The conclusion has to be that these internal elections do not show a hard left landslide and Corbyn won for two major reasons. The first was the poor quality of the Establishment candidates, who represent a bankrupt New Labour Project. Burnham saw the voters were tired of the ‘thin gruel’ of New Labour, but could not add meat to the mix. As Paul Salveson has pointed out, the rail nationalisation proposals look back to 1947, not forward to the next election. Secondly, Corbyn himself came across as an attractive and honest person, though without the charisma of Ken Livingstone, whose office seems to have provided him with key campaign resources. The result was a party whose activists have rejected the New Labour Project at leadership level, and want at least an honest politics though not neccessarily a left politics. It was very clear that the more Blair and the old Establishment argued against Corbyn, the more votes he gained. As far as Labour activists are concerned they do not want the old Left to run the Party but principal result is that they now reject the New Labour Project.

 

How these contradictory currents will play out in the next year is hard to see. It is remarkable that Corbyn ran into trouble for endorsing the EU pro vote even before the week of his triumph was out. While it was argued that this would mean lining up with Cameron, held to be a reason for losing Scotland because of the Better Together campaign, the Pro EU vote will in fact lead to Sturgeon campaigning alongside Labour and the Tories. She has said that if the UK leaves Europe, and Scotland votes Yes, this will trigger an independence referendum. Logically this should mean the SNP backing UKIP in the rest of the country but campaigning for the EU in Scotland. Impossible of course, so she will have to line up backing Cameron like the rest of the pro-EU campaign.For Corbyn, this may make him class traitor of the month for September among the sectarian Hard Left.

 

There are no simple conclusions to what is happening in the Labour Party. All that one can say, one week after Corbyn won, is that there is no straight Left upsurge across the Labour Party, and Corbyn is obviously the accidental victor of a backlash against the New Labour Project. Sensible debate must reflect this curious situation.

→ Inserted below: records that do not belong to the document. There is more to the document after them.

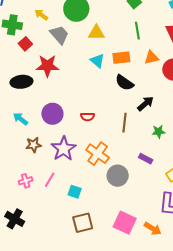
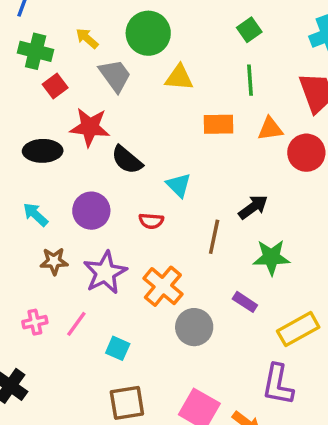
cyan triangle: (97, 61) -> (179, 185), moved
black semicircle: (124, 83) -> (127, 160), moved
green star: (159, 132) -> (271, 257), size x1.5

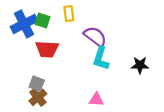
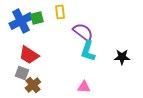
green square: (42, 20) -> (37, 18), turned -32
red trapezoid: (47, 49) -> (29, 55), moved, turned 30
gray square: (37, 84) -> (22, 73), moved

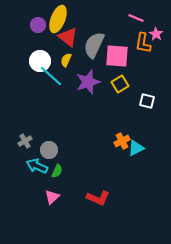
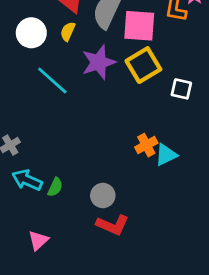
cyan line: (51, 76) -> (52, 81), moved
yellow square: (120, 84) -> (143, 65), size x1.4
gray circle: (49, 150) -> (103, 196), moved
pink triangle: (52, 197) -> (38, 240), moved

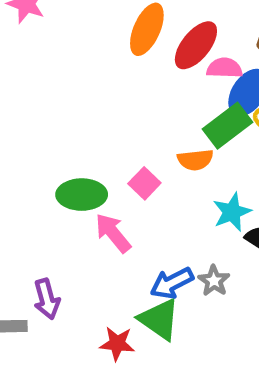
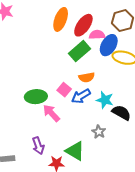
green rectangle: (227, 126) -> (80, 51), moved
cyan star: (232, 212) -> (105, 100), turned -30
blue arrow: (172, 283) -> (81, 96), moved
purple arrow: (47, 299) -> (38, 146), moved

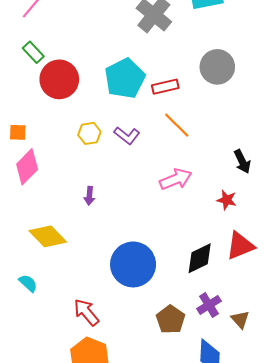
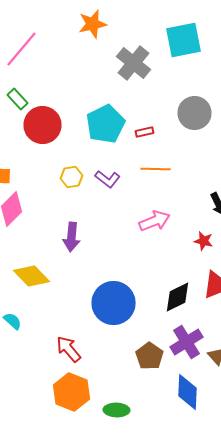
red rectangle: (165, 87) -> (144, 132), size x0.7
orange line: (177, 125) -> (156, 169), turned -44
purple arrow: (89, 196) -> (72, 237), size x1.6
purple cross: (209, 305) -> (186, 342), size x1.4

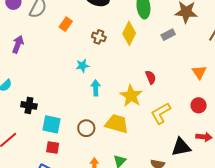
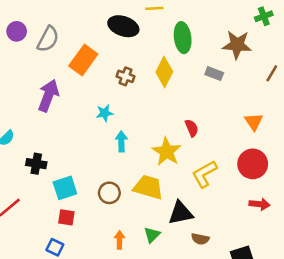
orange rectangle: (66, 24) -> (83, 60), size x1.6
gray rectangle: (168, 35) -> (214, 74), turned 48
purple arrow: (18, 44) -> (48, 96), moved, size x1.4
red circle: (199, 105) -> (253, 164), size x1.5
cyan square: (51, 124) -> (65, 188), turned -30
black triangle: (181, 147) -> (181, 213), moved

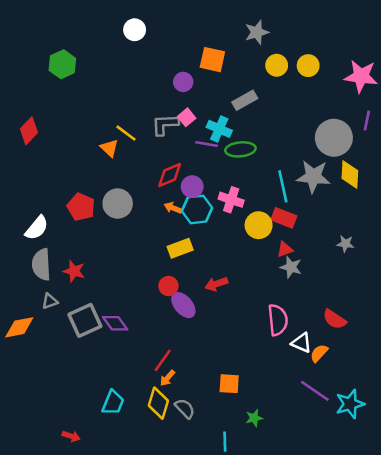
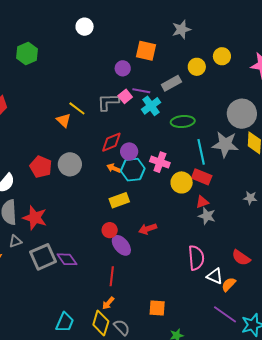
yellow circle: (277, 65) -> (197, 67), moved
cyan cross: (219, 129) -> (151, 106), turned 30
purple line: (206, 144) -> (141, 91), moved
green ellipse: (240, 149) -> (183, 122), moved
red star: (74, 271) -> (35, 218), size x1.4
red line: (163, 360) -> (112, 276), moved, turned -30

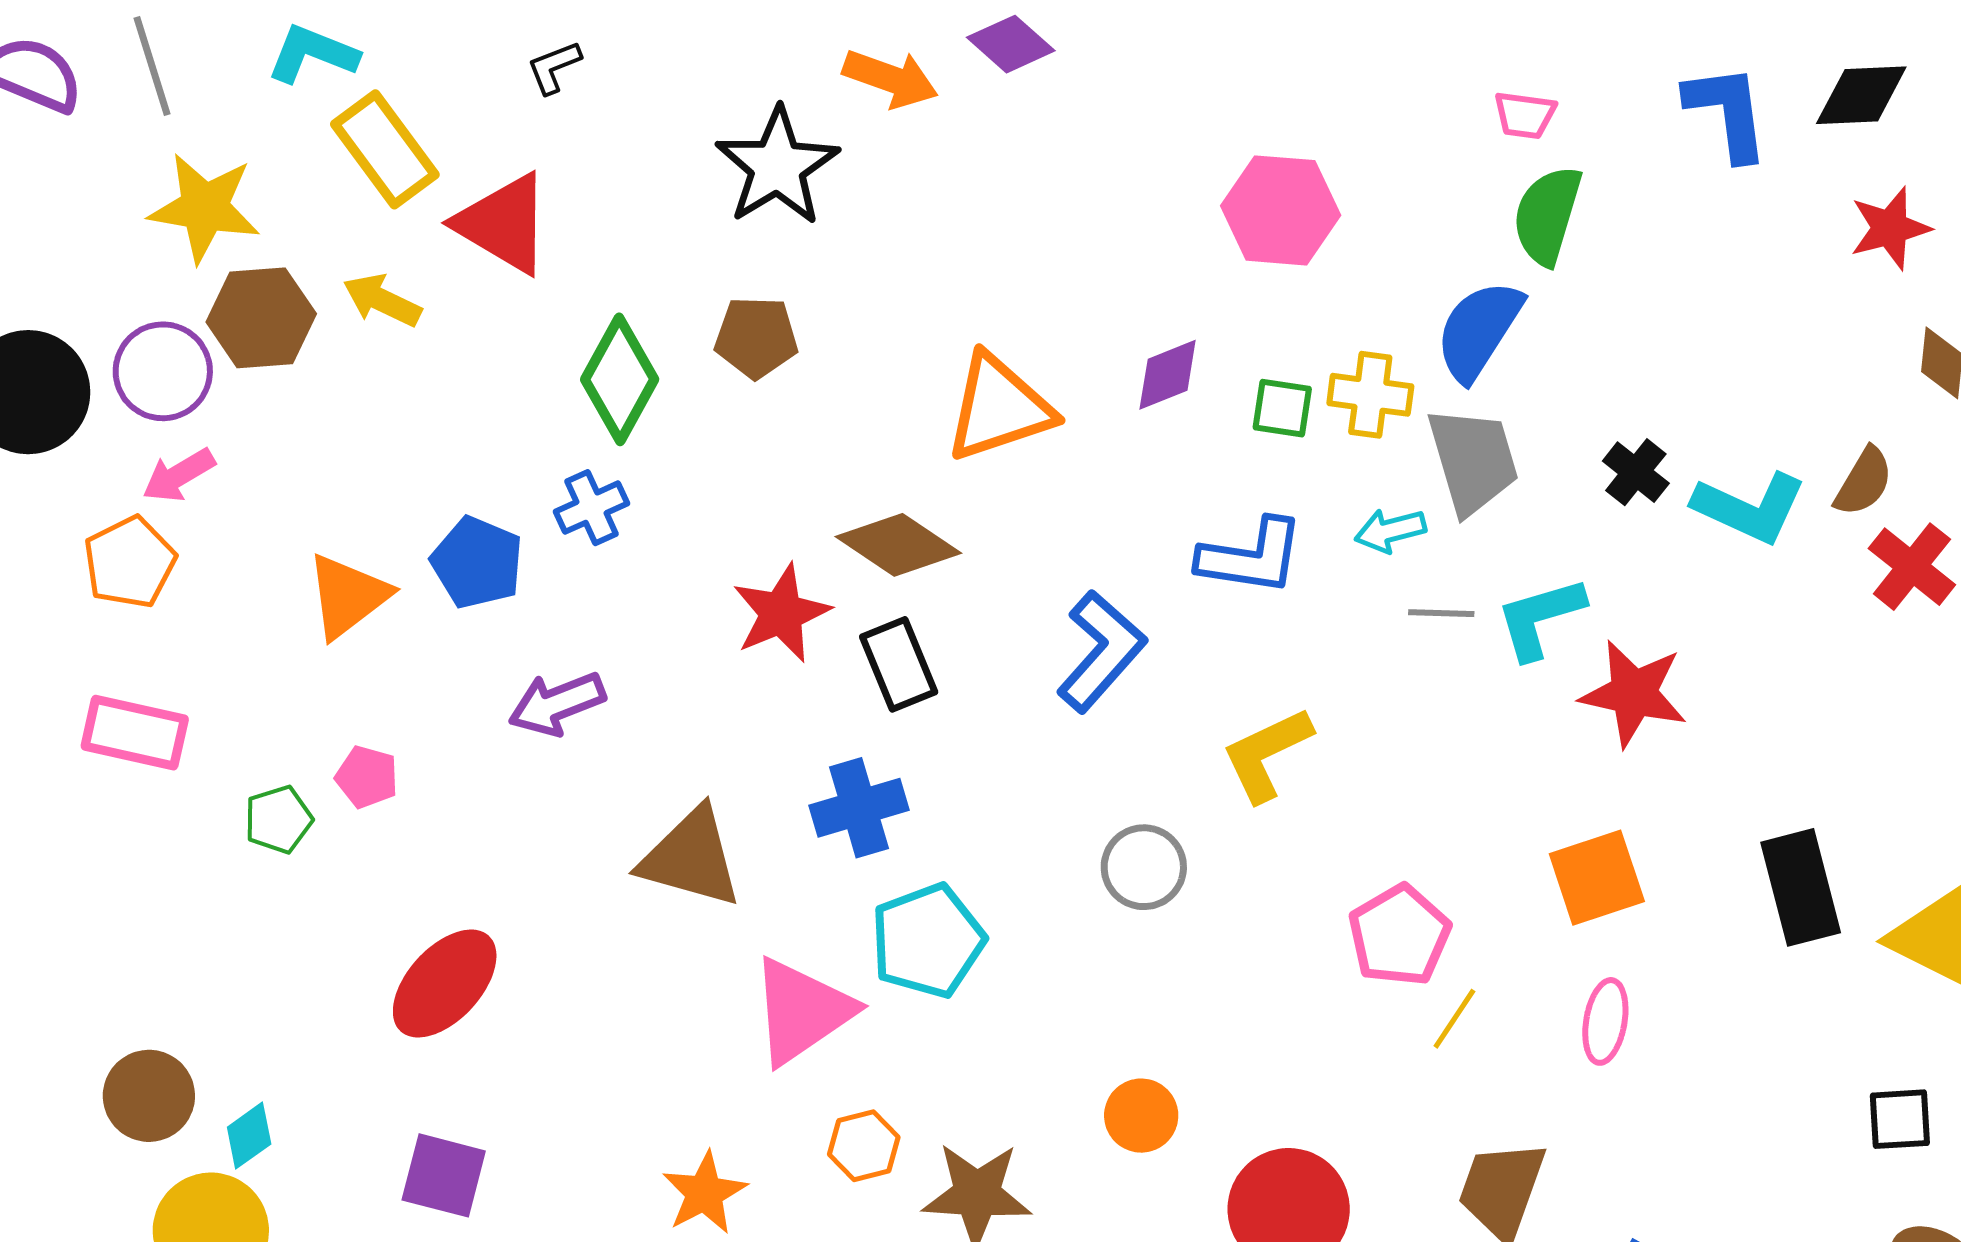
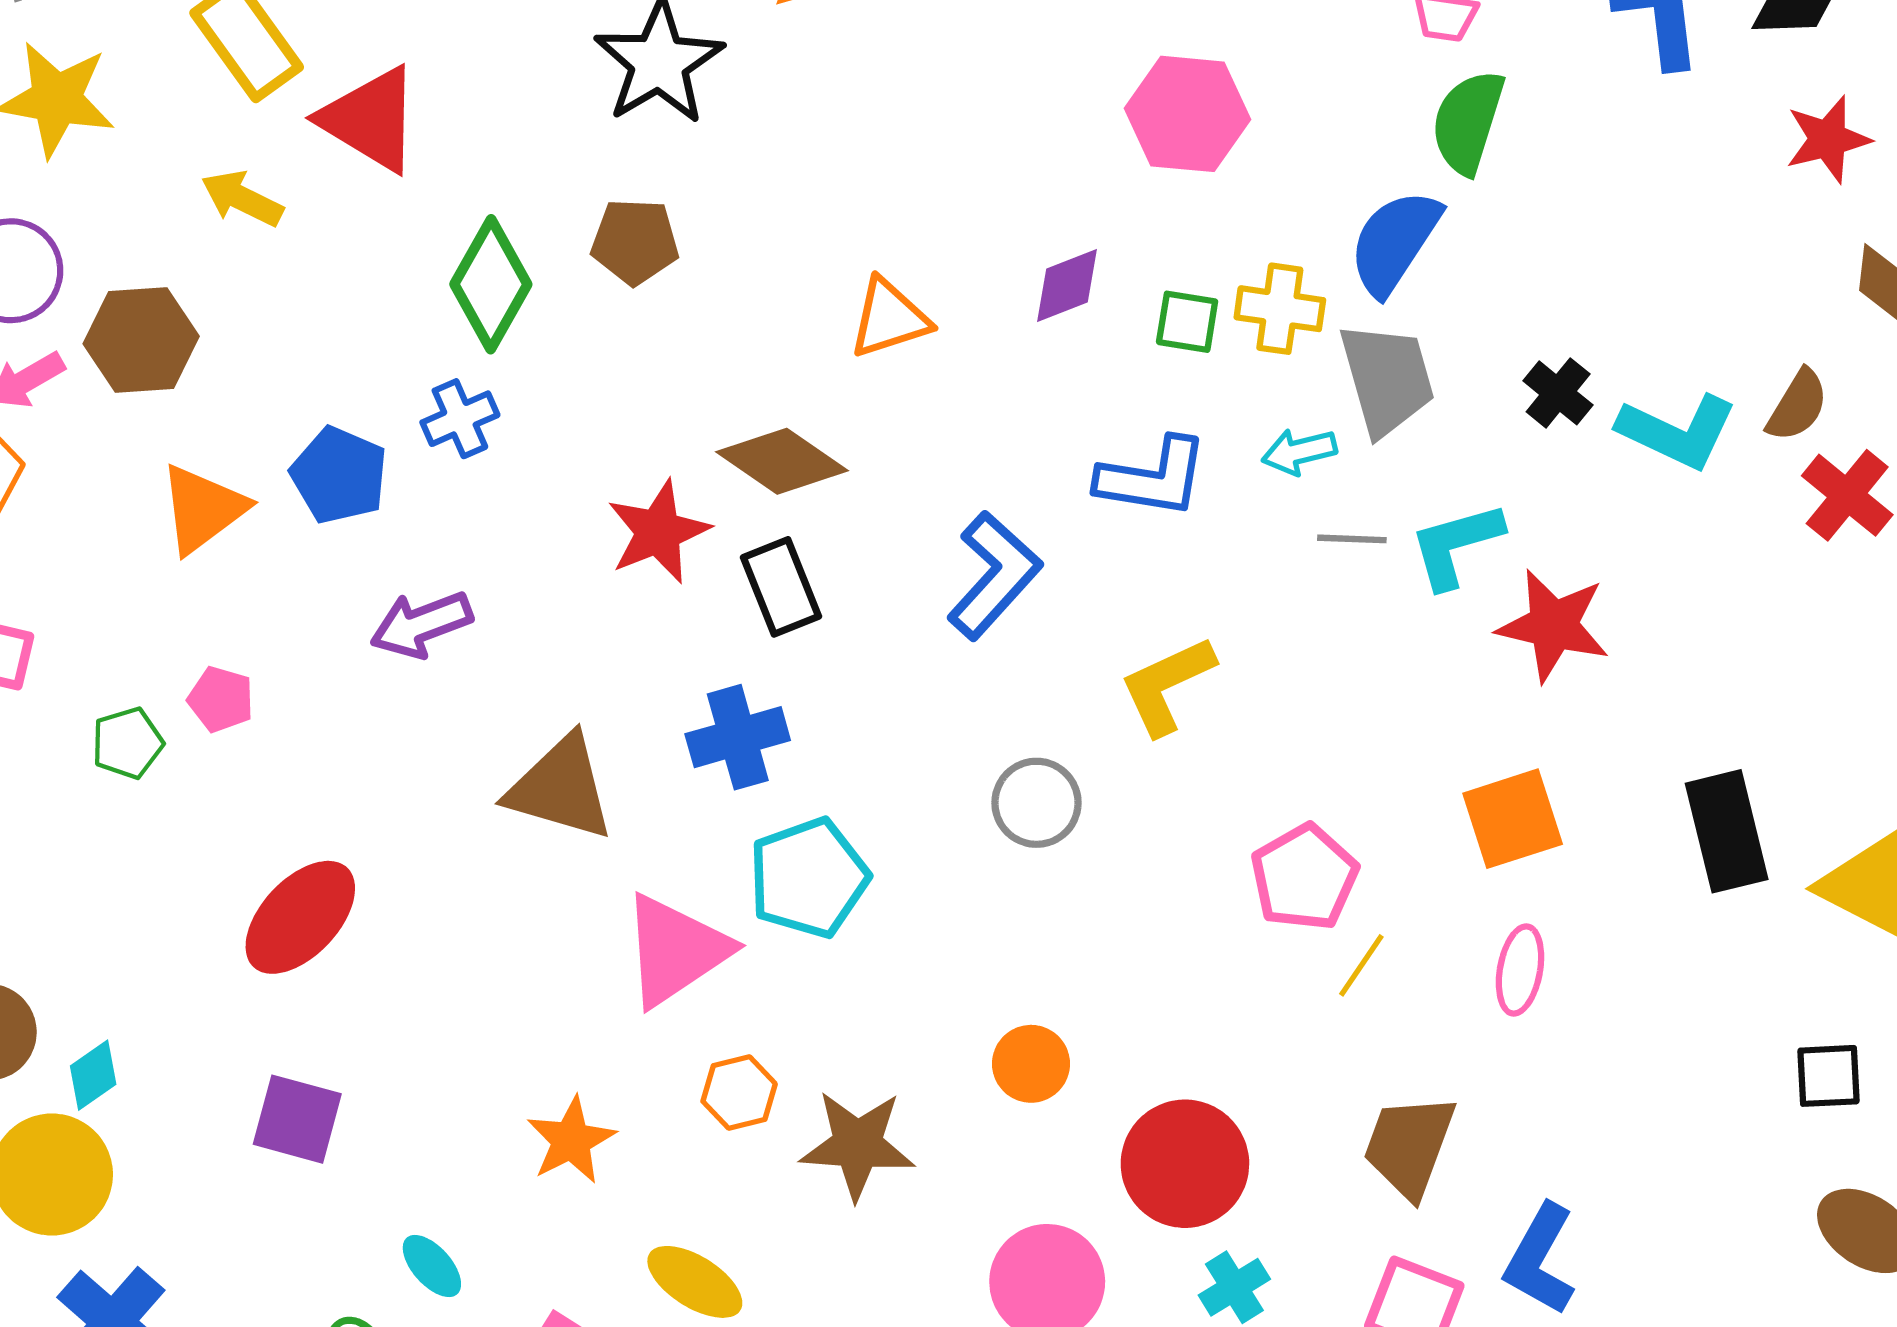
brown hexagon: (261, 318) -> (141, 340), moved
orange triangle: (999, 408) -> (889, 318), size x0.7

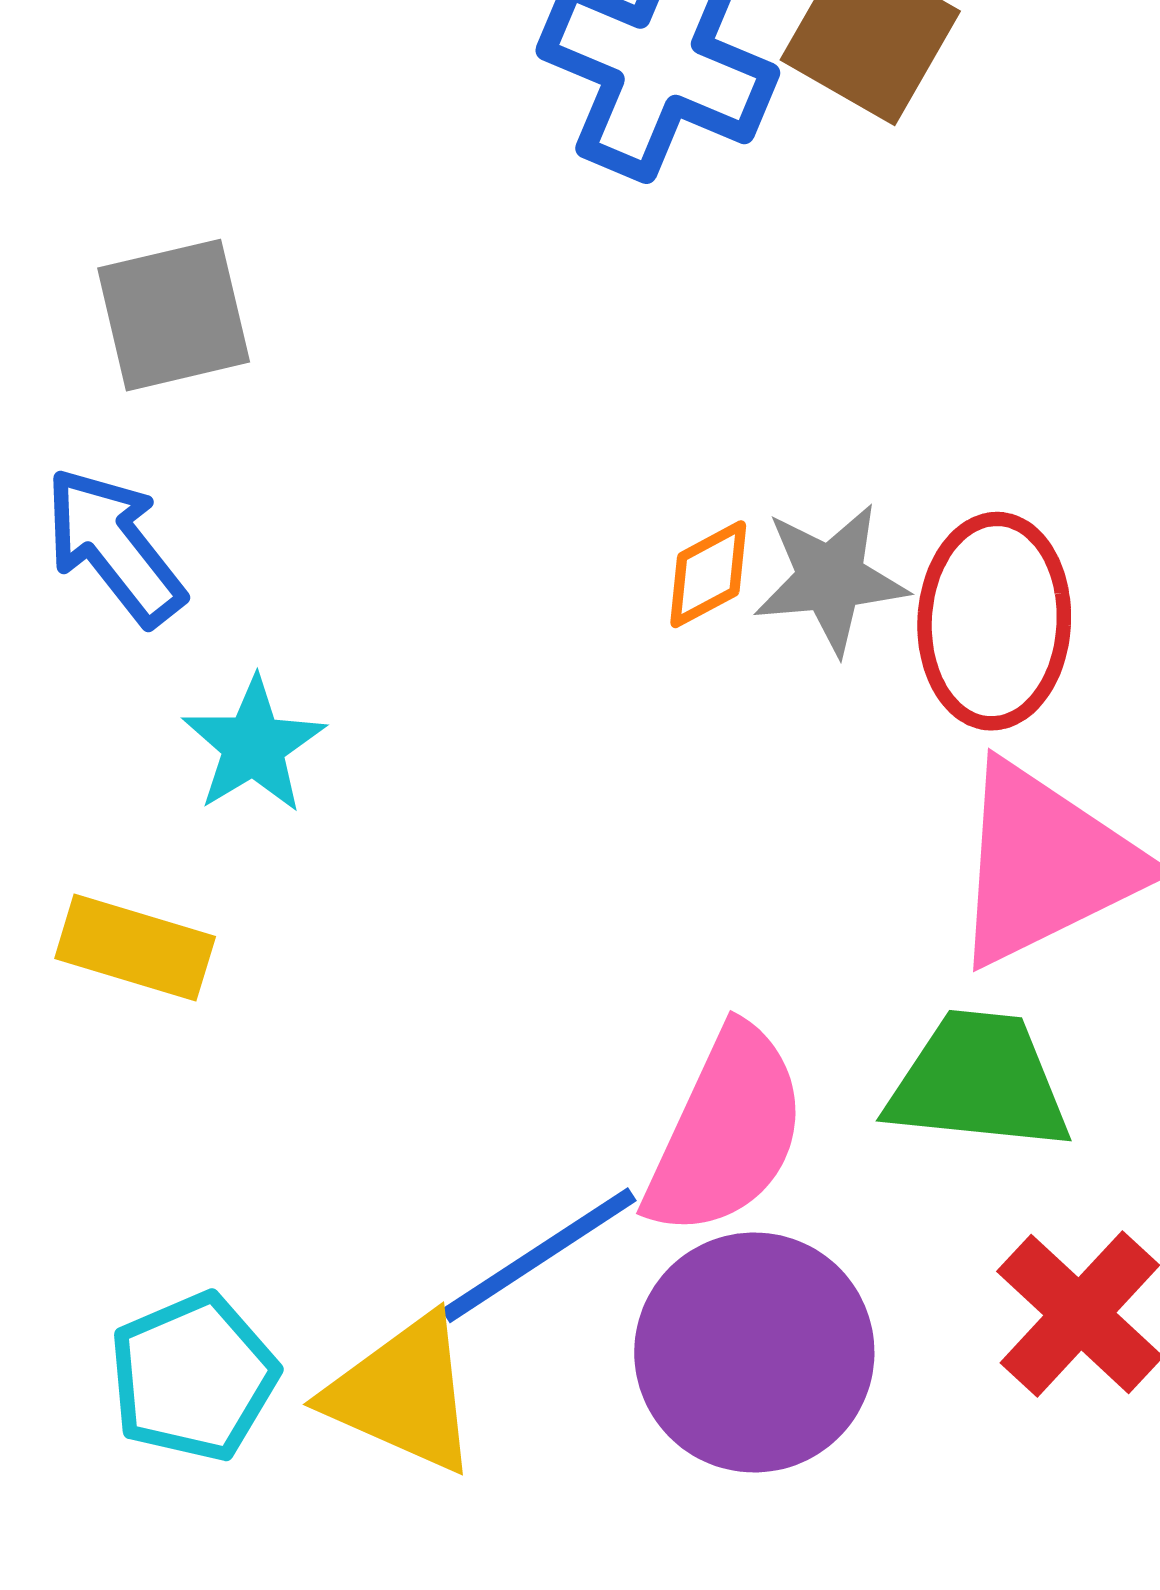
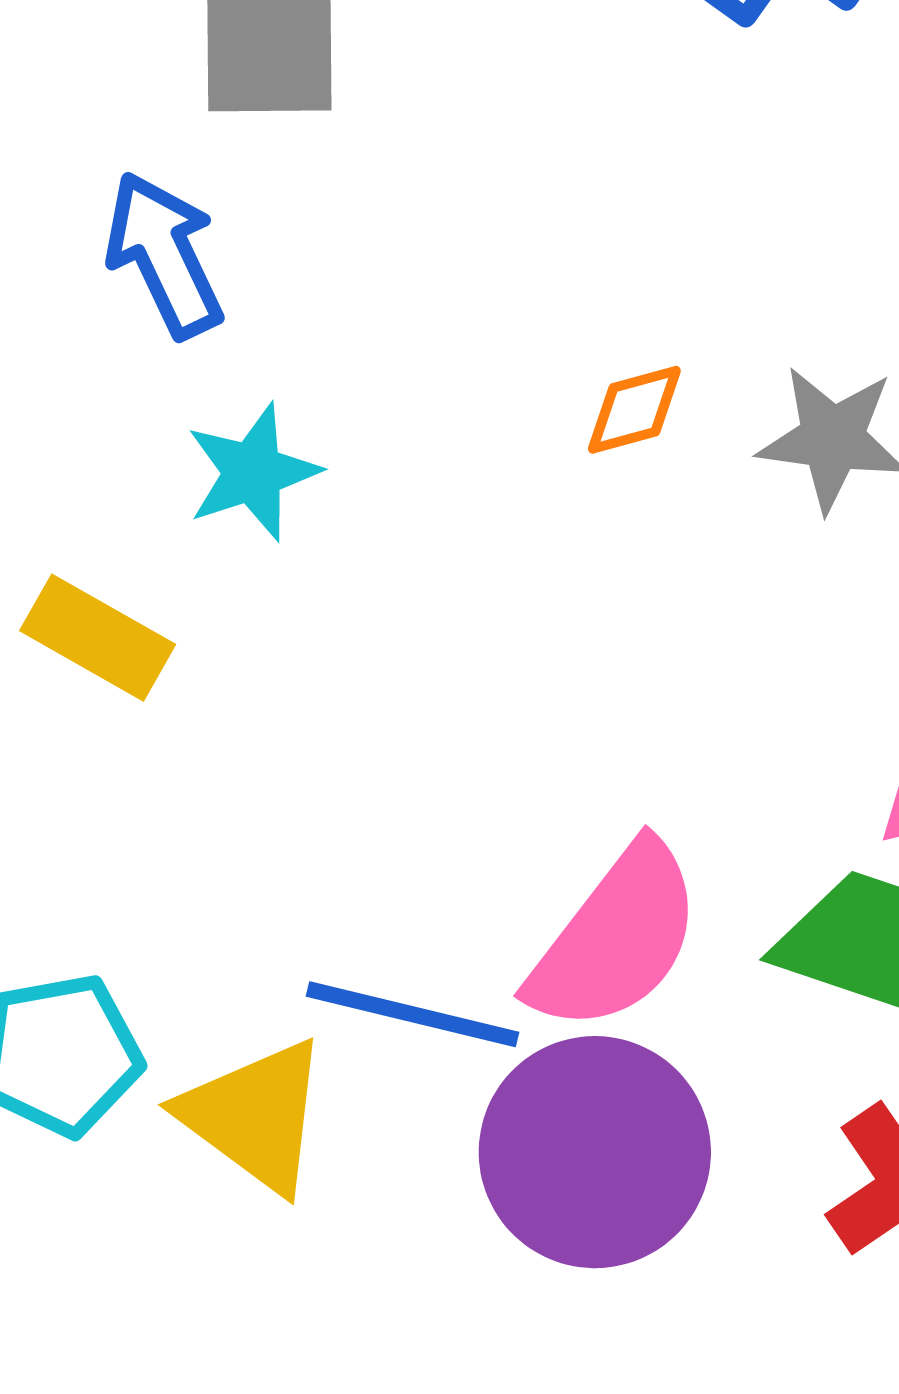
orange diamond: (708, 574) -> (634, 410), moved
blue line: (539, 1255) -> (412, 1014), turned 34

Trevor Fisher                                                           

 

 

 

 

 

 

 

 

 

 

 

 

1 COMMENT

  1. I’d argue for a boycott of the referendum, to vote no, obviously would be campaigning alongside national-chauvinists, ukip and TUSC’s left-nationalism. To vote yes, would be to vote for Cameron’s anti-working class renegotiation package. The option has to be to abstain and not campaign alongside neither ukip and nationalist eurosceptics nor with anti-working class tories.